Baseball is a game of strategic decisions including bullpen usage, pinch-hitting and intentional walks. Managers must adjust their strategies based on the changing state of the game in order to give their team the best chance of winning. In this thesis, we investigate how matchup models -- tools that predict the probabilities of plate appearance outcomes -- impact in-game strategy and ultimately affect win probability. We develop four progressively complex, hierarchical Bayesian models that predict plate appearance outcomes by combining information from both pitchers and batters, their handedness, and recent data, along with base running probabilities calibrated to a player's base-stealing tendencies.

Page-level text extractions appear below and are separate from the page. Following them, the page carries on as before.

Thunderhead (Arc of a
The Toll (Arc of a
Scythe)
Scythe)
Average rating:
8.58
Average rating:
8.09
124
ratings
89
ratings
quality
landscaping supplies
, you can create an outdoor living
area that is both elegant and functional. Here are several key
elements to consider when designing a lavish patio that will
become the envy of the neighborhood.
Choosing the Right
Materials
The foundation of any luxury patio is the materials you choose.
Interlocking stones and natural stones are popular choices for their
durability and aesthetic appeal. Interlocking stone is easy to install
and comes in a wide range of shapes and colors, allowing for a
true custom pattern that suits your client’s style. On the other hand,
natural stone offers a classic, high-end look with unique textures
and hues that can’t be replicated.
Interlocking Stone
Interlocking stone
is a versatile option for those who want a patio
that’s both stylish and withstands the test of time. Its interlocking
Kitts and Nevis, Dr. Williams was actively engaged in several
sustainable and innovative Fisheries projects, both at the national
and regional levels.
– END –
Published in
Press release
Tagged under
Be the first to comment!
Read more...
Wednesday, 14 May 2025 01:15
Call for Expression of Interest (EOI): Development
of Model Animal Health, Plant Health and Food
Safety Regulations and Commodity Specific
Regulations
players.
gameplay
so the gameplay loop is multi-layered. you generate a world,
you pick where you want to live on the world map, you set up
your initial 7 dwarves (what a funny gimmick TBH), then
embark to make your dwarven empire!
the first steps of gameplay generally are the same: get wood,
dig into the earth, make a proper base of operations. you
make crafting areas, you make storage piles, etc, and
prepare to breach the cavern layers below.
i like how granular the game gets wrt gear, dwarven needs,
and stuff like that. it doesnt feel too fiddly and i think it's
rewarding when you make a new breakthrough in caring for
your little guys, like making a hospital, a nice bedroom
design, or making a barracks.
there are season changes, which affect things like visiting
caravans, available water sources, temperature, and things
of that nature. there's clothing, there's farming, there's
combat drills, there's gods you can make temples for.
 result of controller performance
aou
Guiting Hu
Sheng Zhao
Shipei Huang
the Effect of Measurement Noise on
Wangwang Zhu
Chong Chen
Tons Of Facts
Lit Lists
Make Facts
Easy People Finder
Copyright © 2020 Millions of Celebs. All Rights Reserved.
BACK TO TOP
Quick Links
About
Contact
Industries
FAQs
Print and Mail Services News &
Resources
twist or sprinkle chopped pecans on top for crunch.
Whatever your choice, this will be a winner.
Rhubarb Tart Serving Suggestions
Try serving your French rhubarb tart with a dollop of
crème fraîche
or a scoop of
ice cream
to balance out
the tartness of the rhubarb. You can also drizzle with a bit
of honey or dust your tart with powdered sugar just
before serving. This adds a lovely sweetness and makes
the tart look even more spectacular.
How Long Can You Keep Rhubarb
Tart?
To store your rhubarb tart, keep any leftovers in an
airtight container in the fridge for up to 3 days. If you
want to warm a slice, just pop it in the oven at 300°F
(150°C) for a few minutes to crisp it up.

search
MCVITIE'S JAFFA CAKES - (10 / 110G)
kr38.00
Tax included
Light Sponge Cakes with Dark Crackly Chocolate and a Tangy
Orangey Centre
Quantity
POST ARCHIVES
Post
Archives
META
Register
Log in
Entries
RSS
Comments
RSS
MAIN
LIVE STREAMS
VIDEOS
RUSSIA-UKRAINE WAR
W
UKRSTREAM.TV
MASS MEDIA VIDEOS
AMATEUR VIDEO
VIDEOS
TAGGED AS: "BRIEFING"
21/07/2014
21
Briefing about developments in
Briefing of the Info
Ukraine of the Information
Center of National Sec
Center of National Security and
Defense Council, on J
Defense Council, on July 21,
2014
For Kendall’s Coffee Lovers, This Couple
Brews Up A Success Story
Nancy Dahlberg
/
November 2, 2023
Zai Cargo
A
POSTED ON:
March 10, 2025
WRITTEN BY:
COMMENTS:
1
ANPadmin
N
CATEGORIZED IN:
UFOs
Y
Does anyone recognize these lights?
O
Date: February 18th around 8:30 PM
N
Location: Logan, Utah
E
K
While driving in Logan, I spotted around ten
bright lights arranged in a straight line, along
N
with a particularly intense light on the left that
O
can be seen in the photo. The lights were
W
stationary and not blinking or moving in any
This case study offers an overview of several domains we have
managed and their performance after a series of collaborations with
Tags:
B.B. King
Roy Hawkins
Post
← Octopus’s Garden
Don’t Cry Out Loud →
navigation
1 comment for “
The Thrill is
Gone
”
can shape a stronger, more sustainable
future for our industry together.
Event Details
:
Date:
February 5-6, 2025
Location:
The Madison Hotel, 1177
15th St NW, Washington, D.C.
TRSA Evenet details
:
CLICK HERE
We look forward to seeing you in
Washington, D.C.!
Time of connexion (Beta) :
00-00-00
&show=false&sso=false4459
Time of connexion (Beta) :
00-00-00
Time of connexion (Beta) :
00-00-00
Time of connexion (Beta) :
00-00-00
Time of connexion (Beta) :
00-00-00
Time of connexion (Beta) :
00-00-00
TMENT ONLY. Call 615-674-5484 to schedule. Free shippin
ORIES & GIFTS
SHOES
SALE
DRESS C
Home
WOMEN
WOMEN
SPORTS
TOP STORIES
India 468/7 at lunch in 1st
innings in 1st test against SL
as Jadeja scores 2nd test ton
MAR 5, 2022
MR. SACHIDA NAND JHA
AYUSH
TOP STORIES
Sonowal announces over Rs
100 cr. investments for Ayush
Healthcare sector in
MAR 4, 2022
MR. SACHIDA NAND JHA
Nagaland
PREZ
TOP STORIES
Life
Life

Using each model within a game-theoretic framework, we approximate subgame perfect Nash equilibria for in-game decisions, including substitutions and intentional walks. Simulations of the 2024 MLB postseason show that more accurate matchup models can yield tangible gains in win probability -- as much as one additional victory per 162-game season. Furthermore, employing the most detailed model to generate win predictions for actual playoff games demonstrates alignment with market expectations, underscoring both the power and potential of advanced matchup modeling for on-field strategy and prediction.

Paper Structure

This paper contains 11 sections, 6 equations, 5 figures, 2 tables.

Figures (5)

  • Figure 1: Base probability prior distributions for the 9 plate appearance outcomes, estimated from pitchers with more than 100 plate appearances since 2015.
  • Figure 2: Handedness offset prior distributions, capturing how pitcher performance differs between same-handed and opposite-handed matchups.
  • Figure 3: Posterior distributions of Added Wins Per Season for each model, estimated via Monte Carlo simulation.
  • Figure 4: Actual ROI that would have been made at different cushion thresholds, along with 90% confidence intervals, assuming our model's predictions are correct.
  • Figure 5: Betting lines vs. our predicted win rates. Blue dots mark the overround, white dots mark unplaced bets, green dots represent winning bets, and red dots represent losing bets. Dotted lines denote cushion thresholds. Teams that actually won are shown in bold.